Quote-of-the-day mailing list
-------- Original Message --------
Subject: qotd: Seattle Children's Hospital excluded from most exchange
Date: Tue, 8 Oct 2013 12:34:22 -0700
From: Don McCanne <email@example.com>
To: Quote-of-the-Day <firstname.lastname@example.org>
Seattle Children's Hospital
October 4, 2013
Majority of Washington's Health Benefit Exchange Insurance Plans Fail to
Cover Care at Seattle Children's; Hospital Sues Seeking Adequate Network
Coverage for Children and Families
Today, Seattle Children's Hospital filed suit citing the failure of
Washington state's Office of the Insurance Commissioner (OIC) to ensure
adequate network coverage in several Washington's Health Benefit
Exchange (Exchange) plans. We believe strongly that the OIC and the
majority of plans on the Exchange have failed to meet their mandate, as
they do not currently cover care provided at Children's.
Children's is the only pediatric hospital in King County and the
preeminent provider of many pediatric specialty services in the
Northwest. Some of these specialized services not available elsewhere in
our area or region include acute cancer care, level IV neonatal
intensive care and heart, liver and intestinal transplantation.

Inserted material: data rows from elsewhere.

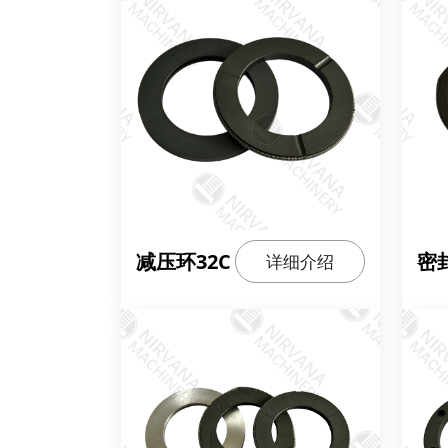
减压环32C
密封
详细介绍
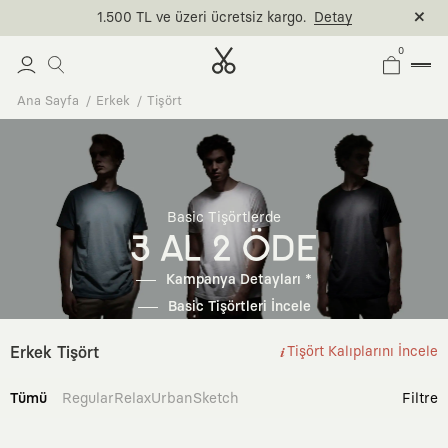
1.500 TL ve üzeri ücretsiz kargo.
Detay
0
Ana Sayfa
Erkek
Tişört
Basic Tişörtlerde
3 AL 2 ÖDE
Kampanya Detayları *
Basic Tişörtleri İncele
Erkek Tişört
Tişört Kalıplarını İncele
Tümü
Regular
Relax
Urban
Sketch
Filtre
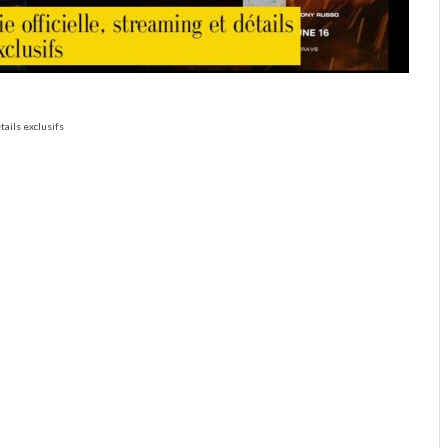
tails exclusifs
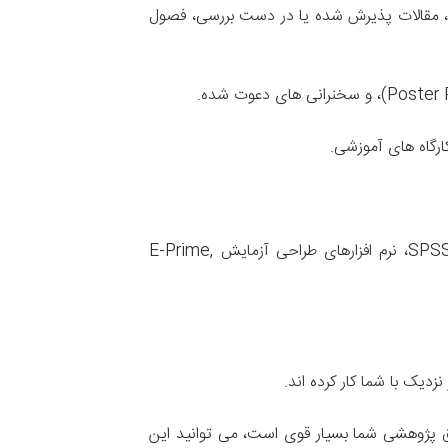
)، مقالات پذیرش شده یا در دست بررسی، فصول
مهارت های زبان های خارجی (با ذکر سطح)، مهارت های نرم افزاری (مانند نرم افزارهای آماری SPSS, R, SAS، نرم افزارهای طراحی آزمایش E-Prime,
دیک با شما کار کرده اند.
بق پژوهشی شما بسیار قوی است، می توانید این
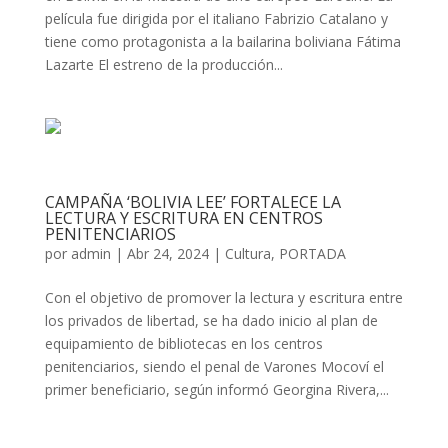
película fue dirigida por el italiano Fabrizio Catalano y
tiene como protagonista a la bailarina boliviana Fátima
Lazarte El estreno de la producción...
CAMPAÑA ‘BOLIVIA LEE’ FORTALECE LA
LECTURA Y ESCRITURA EN CENTROS
PENITENCIARIOS
por
admin
|
Abr 24, 2024
|
Cultura
,
PORTADA
Con el objetivo de promover la lectura y escritura entre
los privados de libertad, se ha dado inicio al plan de
equipamiento de bibliotecas en los centros
penitenciarios, siendo el penal de Varones Mocoví el
primer beneficiario, según informó Georgina Rivera,...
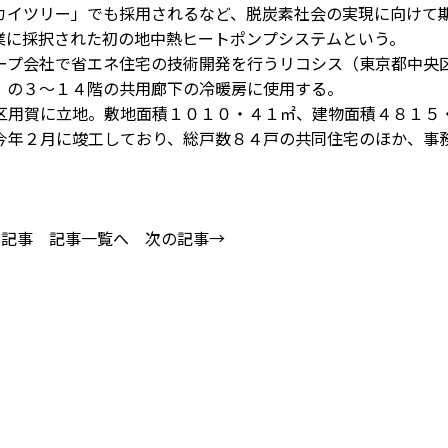
カイツリー」でも採用されるなど、脱炭素社会の実現に向けて
業に採択された初の地中熱ヒートポンプシステムという。
プ会社で省エネ住宅の技術開発を行うリコシス（東京都中央
」の３～１４階の共用廊下の冷暖房に使用する。
用賀に立地。敷地面積１０１０・４１㎡、建物面積４８１５
今年２月に竣工しており、総戸数８４戸の共同住宅のほか、事
の記事
記事一覧へ
次の記事→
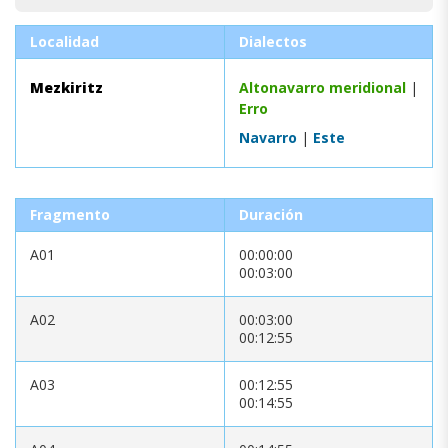
Localidad
Dialectos
Mezkiritz
Altonavarro meridional
|
Erro
Navarro
|
Este
Fragmento
Duración
A01
00:00:00
00:03:00
A02
00:03:00
00:12:55
A03
00:12:55
00:14:55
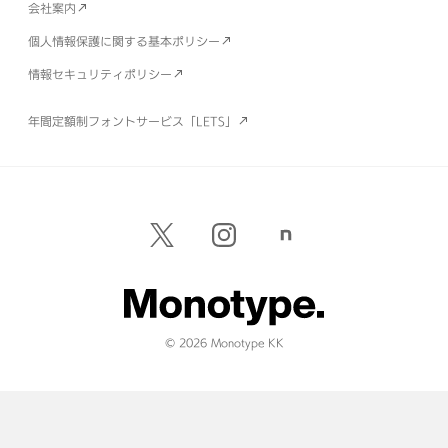
会社案内
個人情報保護に関する基本ポリシー
情報セキュリティポリシー
年間定額制フォントサービス「LETS」
© 2026 Monotype KK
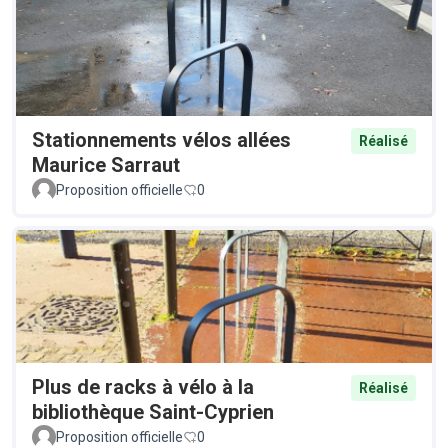
Stationnements vélos allées
Réalisé
Maurice Sarraut
Proposition officielle
0
Plus de racks à vélo à la
Réalisé
bibliothèque Saint-Cyprien
Proposition officielle
0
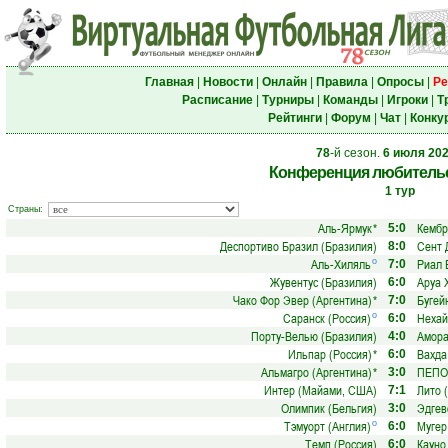
Главная
|
Новости
|
Онлайн
|
Правила
|
Опросы
|
Ре
Расписание
|
Турниры
|
Команды
|
Игроки
|
Т
Рейтинги
|
Форум
|
Чат
|
Конку
78
-й сезон.
6 июля 20
Конференция любительс
1 тур
Страны:
Аль-Ярмук
*
Кембр
5:0
Деспортиво Бразил (Бразилия)
Сент 
8:0
Аль-Хиляль
Риал 
о
7:0
Жувентус (Бразилия)
Аруа 
6:0
Чако Фор Эвер (Аргентина)
*
Бугей
7:0
Саранск (Россия)
Нехай
о
6:0
Порту-Велью (Бразилия)
Амора
4:0
Ильпар (Россия)
*
Вахда
6:0
Альмагро (Аргентина)
*
ПЕПО 
3:0
Интер (Майами, США)
Лито 
7:1
Олимпик (Бельгия)
Эдгев
3:0
Тэмуорт (Англия)
Мугер
о
6:0
Темп (Россия)
Кауно
6:0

Without inclusion of Children's, current and future patients and
families who obtain insurance from several plans offered will not be
able to access care at Children's as an in-network provider. This lack
of suitable access to pediatric services means that families enrolled in
these plans may not receive the most timely, appropriate care, and face
larger out-of-pocket amounts.
"Every child should have access to essential healthcare and the intent
of the new Exchange is to make it available to all families," said
Thomas Hansen, MD, CEO, Seattle Children's. "However, we are very
concerned about the limited networks being offered by some Exchange
insurance plans. Omitting coverage for care at a facility like
Children's prevents families from accessing vital services they may
Comment: This press release from Seattle Children's Hospital presents
only one side of the story. Children enrolled in most of the plans to be
offered in Washington's insurance exchange will not have in-network
access to the crucial, highly specialized services only offered by
Seattle Children's Hospital. The financial exposure to those families
could be enormous. So what is the other side to this story?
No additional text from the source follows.